Injections of repeated, subdiabetogenic doses of streptozotocin to C57BL/KsJ mice induced a slowly developing hyperglycemia and pancreatic insulitis similar to that observed in human type I diabetes. It was found that the hyperglycemia could be normalized in these animals by the intrasplenic implantation of syngeneic islets. This could be achieved both 9 and 14 days after the first streptozotocin injection. At the first time point there was a severe insulitis in the pancreas of the recipient. When animals that had been cured by an intrasplenic islet implant were given three subdiabetogenic booster-doses of streptozotocin, they reverted to hyperglycemia. This suggests that cell-mediated immune reactions are of etiologic significance in this diabetes model, since mice made diabetic by a single large dose of streptozotocin and subsequently cured by islet transplantation remained unaffected by the booster-dose administration of streptozotocin.
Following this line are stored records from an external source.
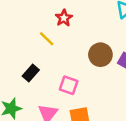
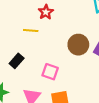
yellow line: (47, 39) -> (31, 31), turned -40

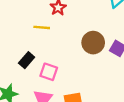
pink square: (50, 72) -> (49, 72), moved

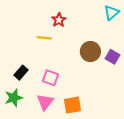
black rectangle: (27, 60) -> (21, 73), moved

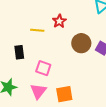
red star: (59, 20) -> (59, 21), moved
black rectangle: (21, 73) -> (19, 52), moved, turned -48

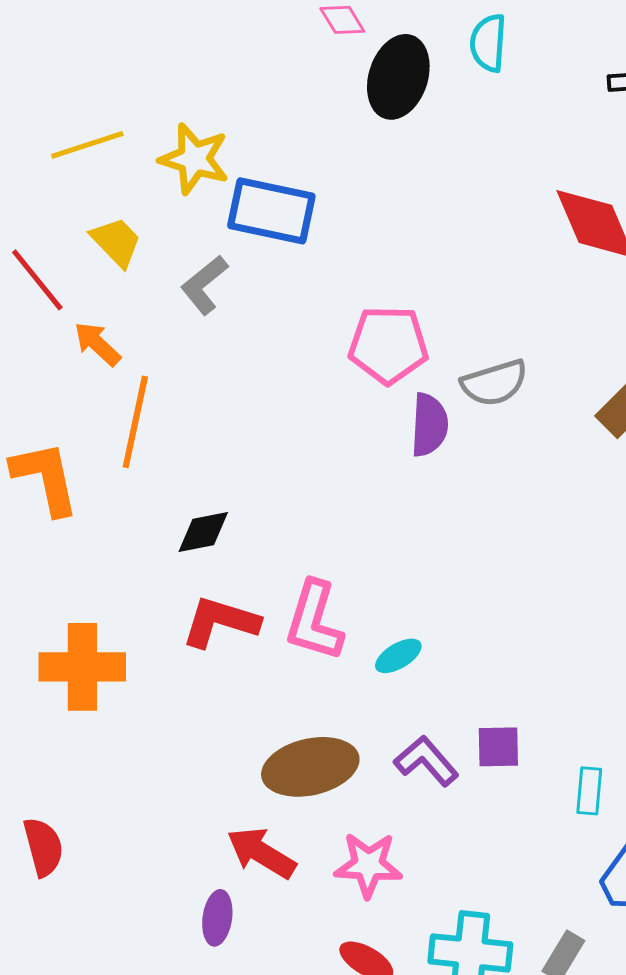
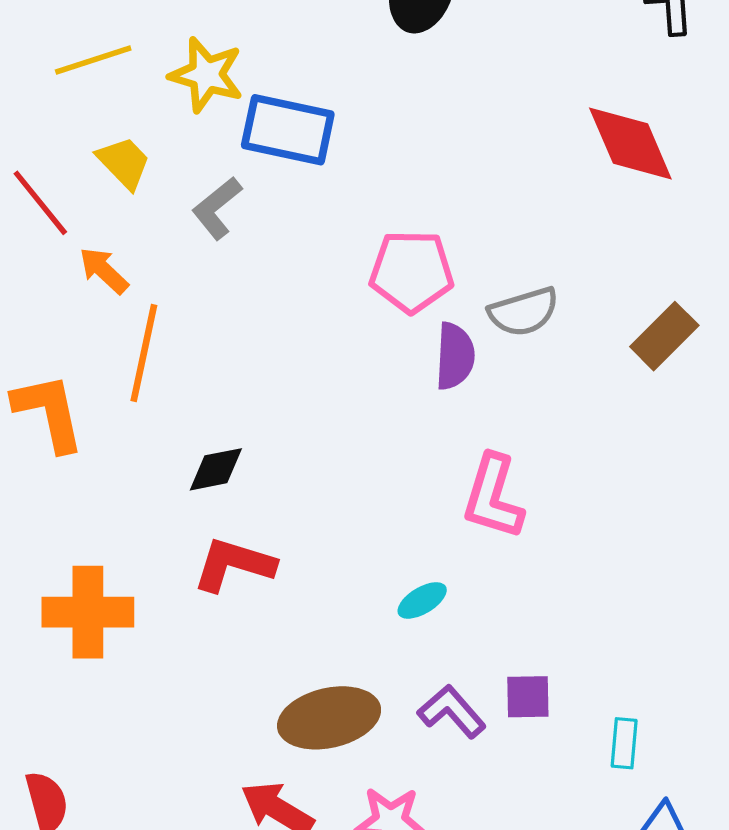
pink L-shape: (314, 621) -> (493, 497), moved

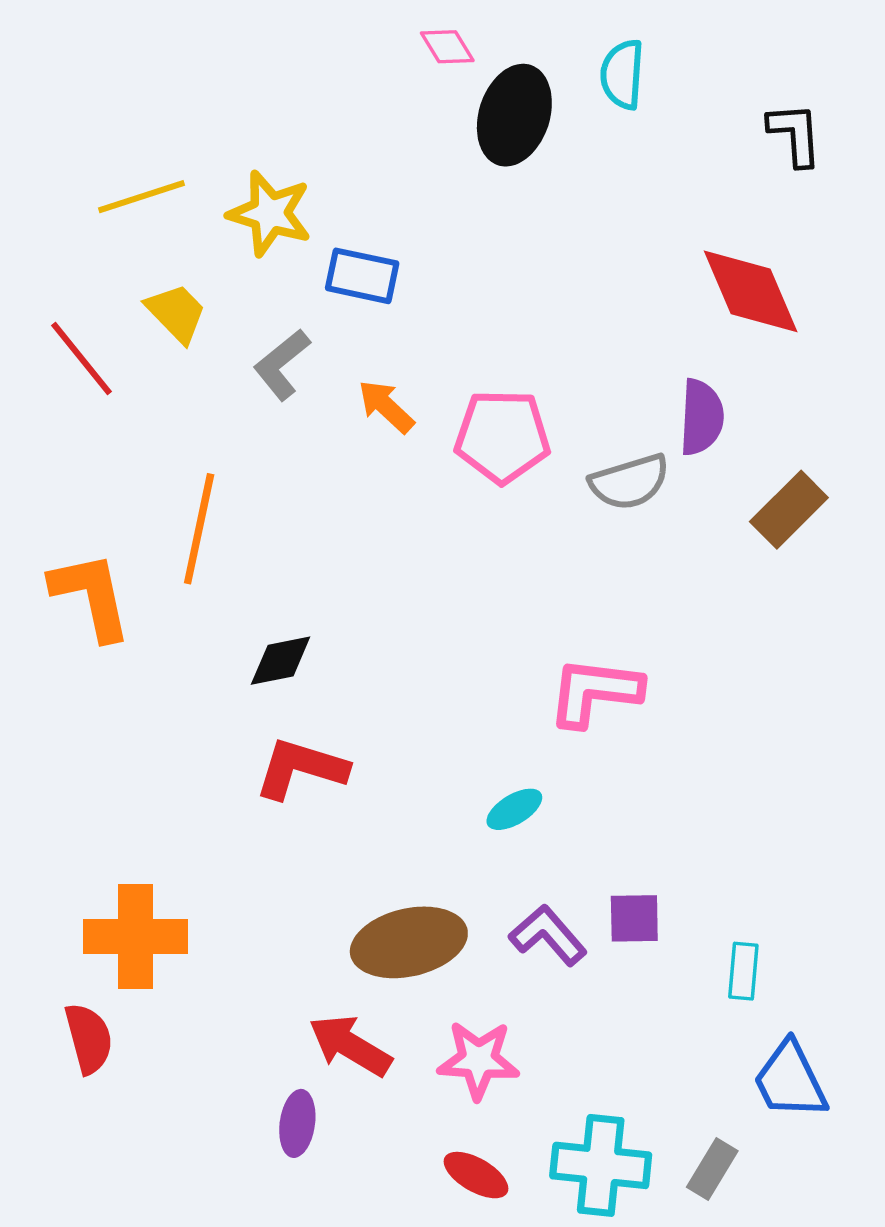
blue rectangle: (288, 130) -> (362, 276), size x0.7
orange arrow: (104, 270) -> (386, 406), moved
purple semicircle: (455, 356) -> (701, 417), moved
pink L-shape: (493, 497) -> (595, 692), turned 80
orange cross: (88, 612) -> (135, 936), moved

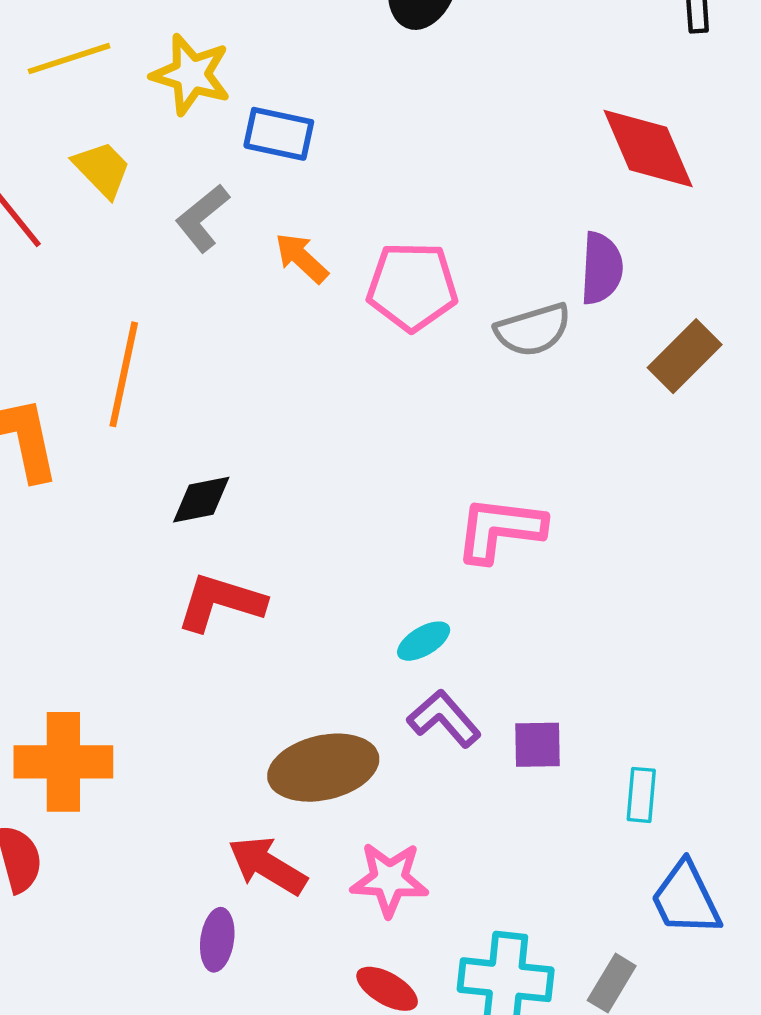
purple L-shape: (548, 935) -> (444, 719), moved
To test the hypothesis that the beta-cell destruction induced by streptozotocin is the triggering mechanism for the insulitis process, syngeneic islets were implanted into the spleen after being exposed in vitro to a weak streptozotocin concentration. This treatment led to normoglycemia in only two of seven alloxan-diabetic recipients. Streptozotocin-treated islets implanted into normoglycemic recipients were recovered intact in the spleens, and pancreatic islet morphology was not influenced by this treatment. The present data do not speak against ongoing attempts to cure human diabetics with islet cell transplantation despite the fact that islet lesions that may reflect immunologic mechanisms are encountered in type I diabetes.

摘要

向C57BL/KsJ小鼠反复注射低于致糖尿病剂量的链脲佐菌素,会诱发缓慢发展的高血糖症和胰腺胰岛炎,这与人类I型糖尿病中观察到的情况相似。研究发现,通过同基因胰岛脾内植入可使这些动物的高血糖症恢复正常。在首次注射链脲佐菌素后的第9天和第14天均可实现这一点。在第一个时间点,受体胰腺存在严重的胰岛炎。当通过脾内胰岛植入治愈的动物接受三次低于致糖尿病剂量的链脲佐菌素加强注射时,它们又恢复为高血糖状态。这表明细胞介导的免疫反应在该糖尿病模型中具有病因学意义,因为单次大剂量链脲佐菌素致糖尿病后经胰岛移植治愈的小鼠,在接受链脲佐菌素加强注射时未受影响。为了验证链脲佐菌素诱导的β细胞破坏是胰岛炎过程触发机制的假说,将同基因胰岛在体外暴露于低浓度链脲佐菌素后植入脾脏。这种治疗仅使7只四氧嘧啶糖尿病受体中的2只恢复了正常血糖。植入正常血糖受体的经链脲佐菌素处理的胰岛在脾脏中完整回收,且这种处理未影响胰腺胰岛形态。尽管在I型糖尿病中会遇到可能反映免疫机制的胰岛病变,但目前的数据并不反对正在进行的用胰岛细胞移植治疗人类糖尿病患者的尝试。